One more visit to the Last Chance Saloon

Today saw the launch of the long-awaited Green Paper (consultative document)  setting out the UK Government’s thinking on what a new internet safety strategy might look like. Containing almost 60 pages of densely written text, it pretty much covers the entire online child safety and child welfare horizon plus a couple of extra bits e.g. fraud and older people. In addition, while online dating sites and hate speech have not, historically, been part of the children’s internet agenda, the fact is they definitely are now so well done to all for including them.

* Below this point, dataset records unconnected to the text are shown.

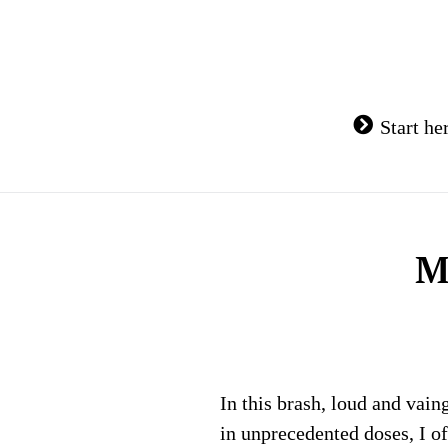
Skip
to
content
Start he
M
In this brash, loud and vain
in unprecedented doses, I o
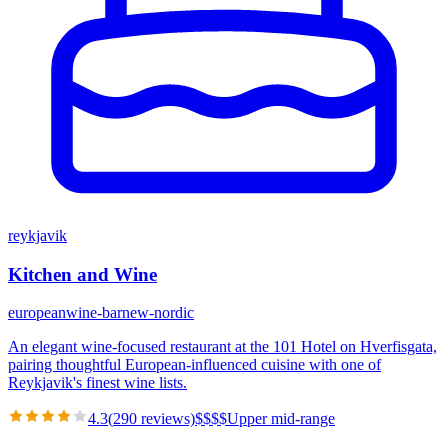
reykjavik
Kitchen and Wine
european
wine-bar
new-nordic
An elegant wine-focused restaurant at the 101 Hotel on Hverfisgata,
pairing thoughtful European-influenced cuisine with one of
Reykjavik's finest wine lists.
4.3
(
290
reviews)
$
$
$
$
Upper mid-range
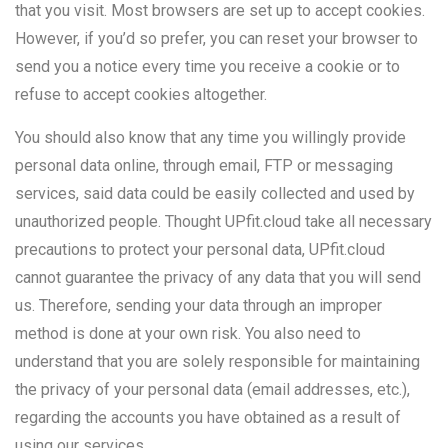
that you visit. Most browsers are set up to accept cookies.
However, if you’d so prefer, you can reset your browser to
send you a notice every time you receive a cookie or to
refuse to accept cookies altogether.
You should also know that any time you willingly provide
personal data online, through email, FTP or messaging
services, said data could be easily collected and used by
unauthorized people. Thought UPfit.cloud take all necessary
precautions to protect your personal data, UPfit.cloud
cannot guarantee the privacy of any data that you will send
us. Therefore, sending your data through an improper
method is done at your own risk. You also need to
understand that you are solely responsible for maintaining
the privacy of your personal data (email addresses, etc.),
regarding the accounts you have obtained as a result of
using our services.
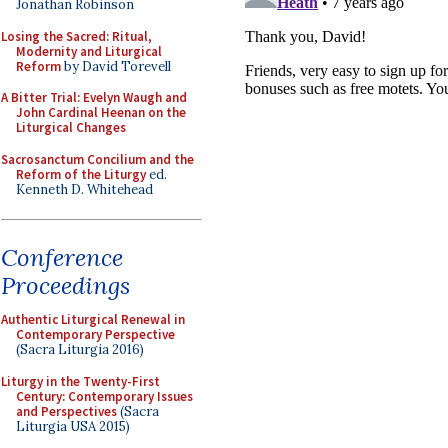
Jonathan Robinson
Losing the Sacred: Ritual,
Modernity and Liturgical
Reform
by David Torevell
A Bitter Trial: Evelyn Waugh and
John Cardinal Heenan on the
Liturgical Changes
Sacrosanctum Concilium and the
Reform of the Liturgy
ed.
Kenneth D. Whitehead
Conference
Proceedings
Authentic Liturgical Renewal in
Contemporary Perspective
(Sacra Liturgia 2016)
Liturgy in the Twenty-First
Century: Contemporary Issues
and Perspectives
(Sacra
Liturgia USA 2015)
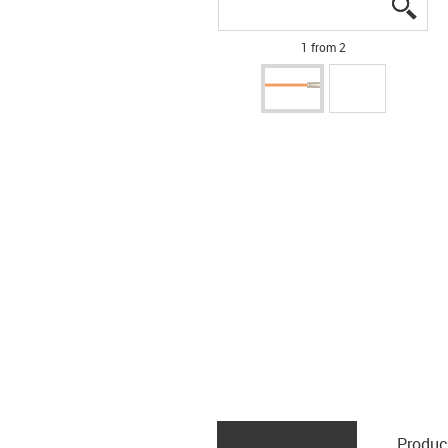
igus
igus
1 from 2
Produc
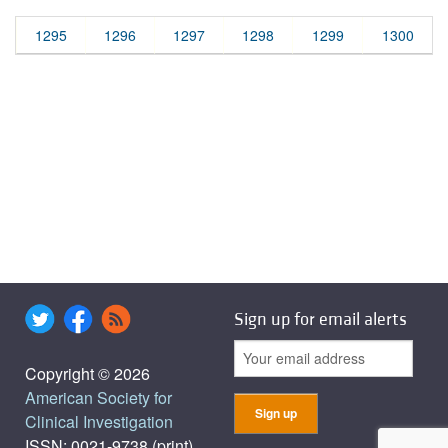
1295
1296
1297
1298
1299
1300
Sign up for email alerts
Copyright © 2026
American Society for
Clinical Investigation
ISSN: 0021-9738 (print),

I am not going to try to sum up everything in the Green Paper today but here are three  of what I think are key headlines:

  • The Digital Economy Act, 2017, requires a Code of Practice to be developed to guide or at any rate describe how social media platforms are expected to behave across a broad spectrum of issues. This we already knew. What the Green Paper makes clear is that this could become linked to sanctions regime to ensure compliance. Gulp!  I must have missed that but the key word there is “could”.   We shall see.  Sanctions, or the threat of them, certainly seem to be doing the trick in Germany.
  • A levy is to be established to fund awareness raising and preventative activity although here it is clear they would really like it to be voluntary. What is unclear is if the expectation is that, if such a levy were to be established, would it simply siphon off funds companies are already spending e.g. on initiatives such as  Internet Matters or would it go into a kitty that the Government would control\/
  • Without wishing to diminish the importance of either of the above, for me the truly encouraging bit of the Green Paper concerned what the Government are asking for in terms of transparency.

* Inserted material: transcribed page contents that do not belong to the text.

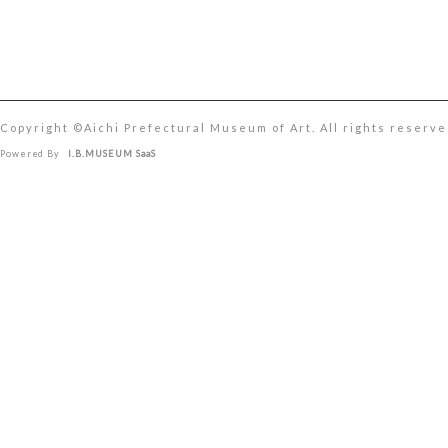
Copyright ©︎Aichi Prefectural Museum of Art. All rights reserve
Powered By
I.B.MUSEUM SaaS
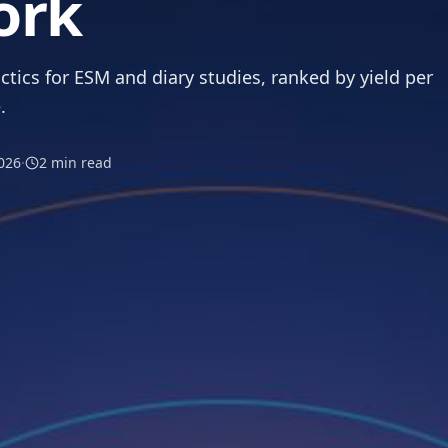
ork
ctics for ESM and diary studies, ranked by yield per
.
026
·
2
min read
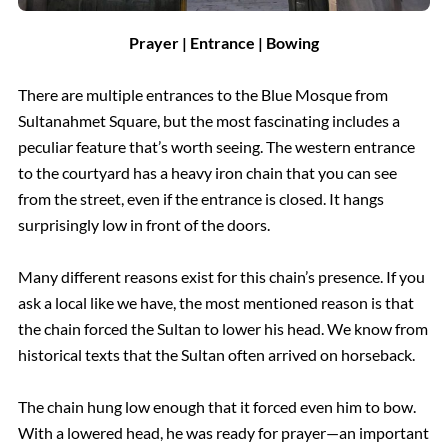
Prayer | Entrance | Bowing
There are multiple entrances to the Blue Mosque from
Sultanahmet Square, but the most fascinating includes a
peculiar feature that’s worth seeing. The western entrance
to the courtyard has a heavy iron chain that you can see
from the street, even if the entrance is closed. It hangs
surprisingly low in front of the doors.
Many different reasons exist for this chain’s presence. If you
ask a local like we have, the most mentioned reason is that
the chain forced the Sultan to lower his head. We know from
historical texts that the Sultan often arrived on horseback.
The chain hung low enough that it forced even him to bow.
With a lowered head, he was ready for prayer—an important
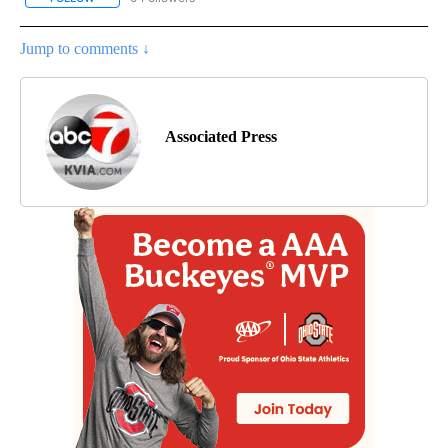
Jump to comments ↓
Associated Press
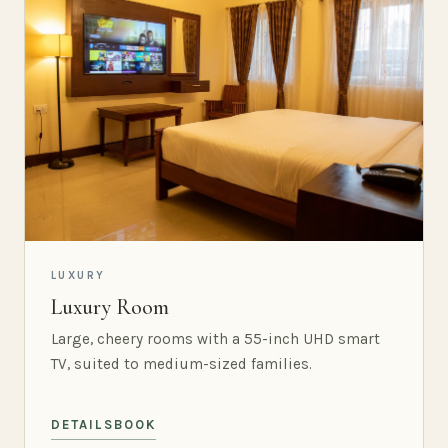
LUXURY
Luxury Room
Large, cheery rooms with a 55-inch UHD smart
TV, suited to medium-sized families.
DETAILS
BOOK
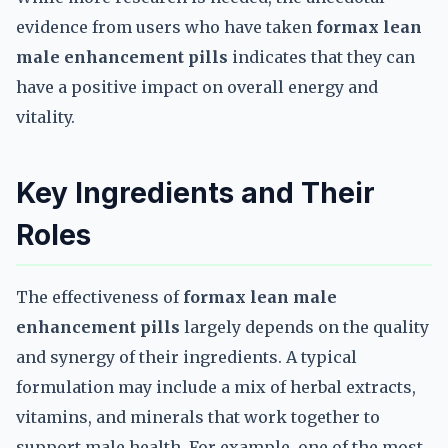
evidence from users who have taken
formax lean
male enhancement pills
indicates that they can
have a positive impact on overall energy and
vitality.
Key Ingredients and Their
Roles
The effectiveness of
formax lean male
enhancement pills
largely depends on the quality
and synergy of their ingredients. A typical
formulation may include a mix of herbal extracts,
vitamins, and minerals that work together to
support male health. For example, one of the most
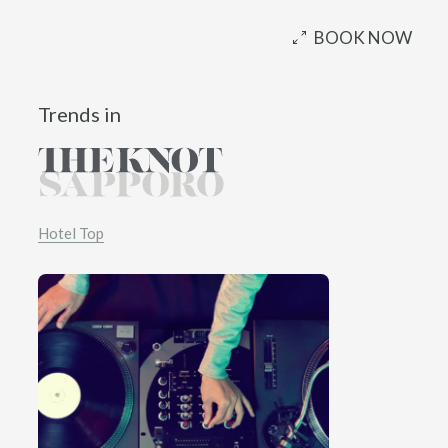
BOOK NOW
Trends in
Hotel Top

We simply do not know the truth about the real scale and nature of what is happening to children and young people on the different platforms and how well, or otherwise, the companies responsible are addressing them, within what timescales and so on. And just to make it clear, the we here is not just policy wonks, it is parents, teachers and children and young people themselves.

Given the absolutely central role the internet plays in all our lives it is no longer acceptable for companies to ask everybody to take everything on trust. With great power comes great responsibility and with great responsibility also comes a need for accountability.

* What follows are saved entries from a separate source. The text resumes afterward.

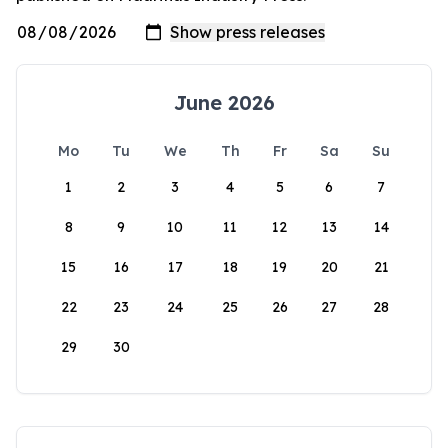
June 2026
Mo
Tu
We
Th
Fr
Sa
Su
1
2
3
4
5
6
7
8
9
10
11
12
13
14
15
16
17
18
19
20
21
22
23
24
25
26
27
28
29
30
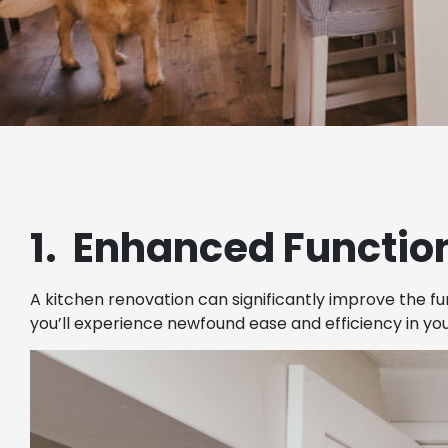
1. Enhanced Function
A kitchen renovation can significantly improve the fu
you’ll experience newfound ease and efficiency in yo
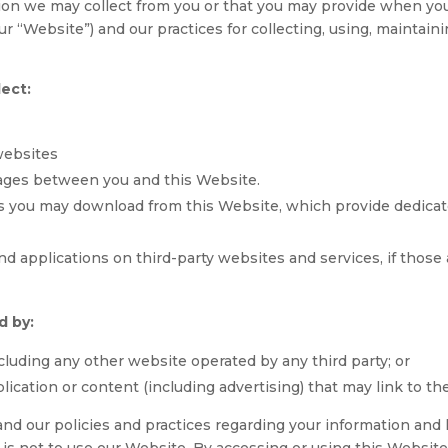
tion we may collect from you or that you may provide when you
ur “Website”) and our practices for collecting, using, maintain
lect:
websites
sages between you and this Website.
s you may download from this Website, which provide dedica
d applications on third-party websites and services, if those a
d by:
cluding any other website operated by any third party; or
lication or content (including advertising) that may link to t
and our policies and practices regarding your information and h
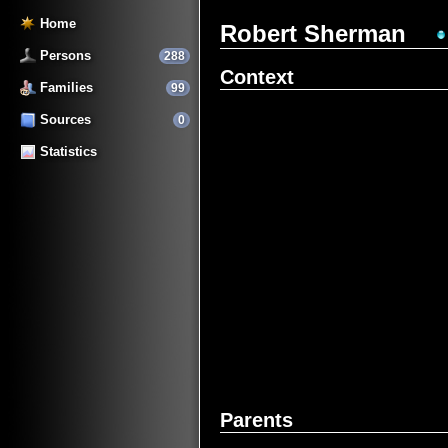
Home
Robert Sherman
Persons
288
Context
Families
99
Sources
0
Statistics
Parents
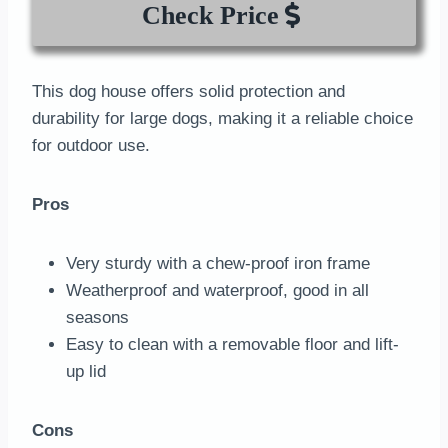
Check Price
This dog house offers solid protection and
durability for large dogs, making it a reliable choice
for outdoor use.
Pros
Very sturdy with a chew-proof iron frame
Weatherproof and waterproof, good in all
seasons
Easy to clean with a removable floor and lift-
up lid
Cons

There can be no real accountability without transparency.  The transparency dimension is also to be voluntary but on the  Today programme on Radio 4 this morning Karen Bradley MP, Secretary of State  with responsibility in this area, was quite clear (paraphrasing)

If this voluntary approach does not work we will legislate.

I guess I have a rather world-weary sense that that’s where we are going to end up so I am disappointed we didn’t take that final and inevitable step now. Instead, we are making one more visit to the Last Chance Saloon. Apologies for mixing metaphors but I am reminded of the boy who cried “wolf!”.

And was it a coincidence that just as the Green Paper emerges today we learn that Ofcom, or at any rate its CEO finally seems to accept both that the internet can be regulated and that the big internet platforms are in fact publishers?

The wind has been blowing in this direction for quite a while but when even conservative-old Ofcom starts tacking you sense that it looks like turning into a gale.

Closing date for comments on the Green Paper is 7th December.